' Cinema Romantico: Antarctica: A Year on Ice

Tuesday, June 09, 2015

Antarctica: A Year on Ice

“Antarctica: A Year on Ice” doesn’t quite contain the hymnal transcendence of Werner Herzog’s “Encounters at the End of the World” but then, you know, it wasn’t directed by Werner Herzog, an eccentric genius who’s always going into every documentary on the prowl for some sort of portal into another spiritual dimension that the laymen may or not be able to see through too. “Antarctica: A Year on Ice”, on the other hand, was directed by Anthony Powell, a genial New Zealander with an accent less portentous than ingratiating. In fact, his film has close to a replica of Herzog’s sequence involving the infamous lone penguin marching off to certain doom, shown here instead with a single seal, faraway from sea. And rather than freezing your soul with existential dread, Powell thoughtfully offers you a metaphorical blanket. It may be the coldest place on Earth, but this film wants to warm you up to Antarctica.
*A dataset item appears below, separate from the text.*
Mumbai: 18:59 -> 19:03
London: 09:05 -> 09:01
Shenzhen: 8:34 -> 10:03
Powell is a semi-permanent resident of Earth’s southernmost continent, where the temperatures plunge amidst spectacular scenery. That scenery is very much front and center, as it always is in films centered around these remote five million square miles, but is ultimately less crucial to the story Powell is telling than the people in the story. He is someone who has not only summered in Antarctica – from October to February – but has wintered there – from February to October – a much less welcoming time when the sun slips below the horizon for months and severe winds howl. He reckons, however, that to truly see this place, to acquire a full understanding of it, you have to see it over the course of one year, and his own Year(s) on Ice become a testament to the people who have chosen to experience those 365 days with him.


Leaning strongly on talking heads and voiceovers of people in the midst of their daily routines, we are introduced to a gaggle of men and women who, according to one, came to Antarctica to refreshingly find themselves for the first time in their respective lives as the “majority” rather than the “minority”. We learn little of the lives they lead on their respective home continents or specifically what brought them here, and yet that comes across right, innately evoking the sensation of people who are all in on their present situation, who are here because they want to be here.
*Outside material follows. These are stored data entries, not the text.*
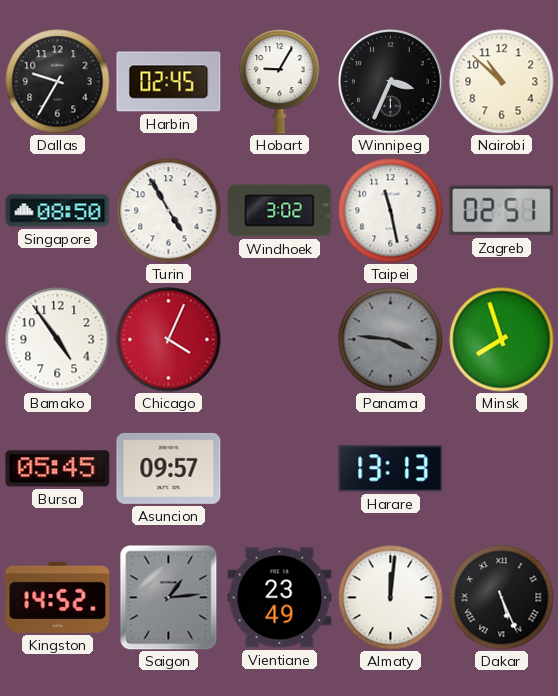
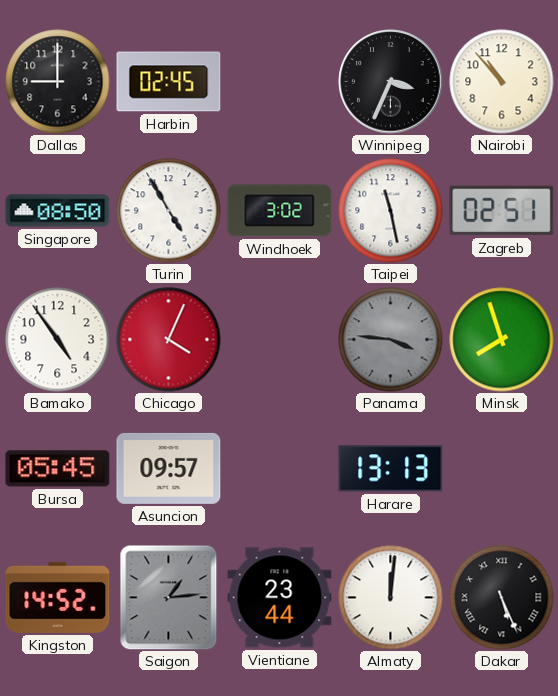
Dallas: 9:35 -> 9:00
Hobart: 9:05 -> none
Nairobi: 10:52 -> 10:53
Vientiane: 23:49 -> 23:44
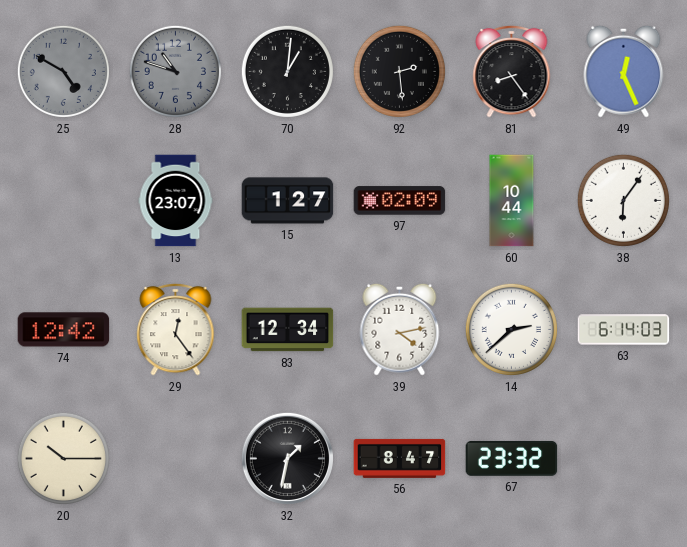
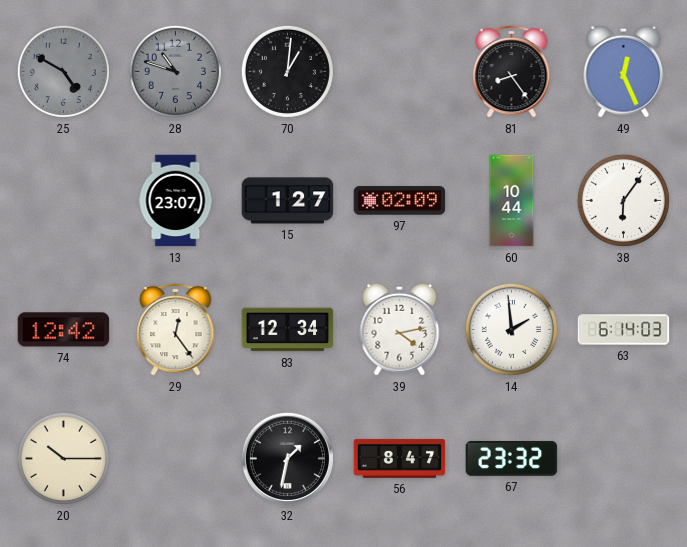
92: 2:29 -> none
14: 2:38 -> 1:59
Life in Antarctica, it is made plain, is not all jaw-dropping hikes and mystical encounters with haunting southern lights. We’re here to work, is a variation on a familiar refrain cited by many of Powell’s interviewees, and, sure enough, we see them hard at work on mundane tasks, many of which appear no different than anywhere else in the world. A woman mans a desk beneath fluorescent lights. Another woman runs an Antarctic variation of the corner bodega. There are firefighters and mechanics and administrators. It’s like, say, Rosemont, IL, just a lot closer to the south pole. It’s not all penguins and snowscapes, emphasized to the point where you almost wonder if they are discouraging you to come.
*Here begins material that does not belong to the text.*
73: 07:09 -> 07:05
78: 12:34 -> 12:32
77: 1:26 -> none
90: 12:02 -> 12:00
Yet discouragement is not the point. Though it makes clear that life on the continent’s base camps cum towns can be horse latitudes of tedium, it never lingers in these potentially dark haunts. At times you almost wish it would linger. In the wintry months when the landscape is swathed in midnight twenty-four hours a day and delirium sets in, people recount their problems with a retrospective wistfulness, yet you can’t help but wonder if in the moment it amounts to something more......distressing. Powell simply won’t go there.

“Antarctica: A Year on Ice” is about the people but it’s also about the place affecting the people, and affecting them primarily for the best. It shapes them. There is some appendaged talk at the end reverting to ecological matters about how all this natural beauty will all be gone if we’re not careful, and so forth, which is not a wrong message, of course, but doesn’t feel quite convincing in this context. This isn’t a film about Antarctica just as “The Wizard of Oz” isn’t as much a film about Oz as it is about Kansas. It’s about being home.